§ EXERCISE AIM
Return all of the data that follows precisely, leaving every image out.

§ DATA TO USE
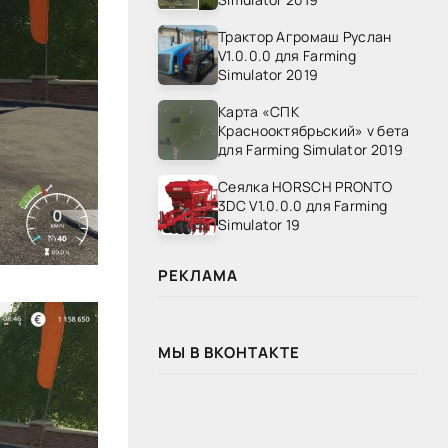
Трактор Агромаш Руслан
V1.0.0.0 для Farming
Simulator 2019
Карта «СПК
Краснооктябрьский» v бета
для Farming Simulator 2019
Сеялка HORSCH PRONTO
3DC V1.0.0.0 для Farming
Simulator 19
РЕКЛАМА
МЫ В ВКОНТАКТЕ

§ SOLUTION FOR THIS PROBLEM
Трактор Агромаш Руслан
V1.0.0.0 для Farming
Simulator 2019
Карта «СПК
Краснооктябрьский» v бета
для Farming Simulator 2019
Сеялка HORSCH PRONTO
3DC V1.0.0.0 для Farming
Simulator 19
РЕКЛАМА
МЫ В ВКОНТАКТЕ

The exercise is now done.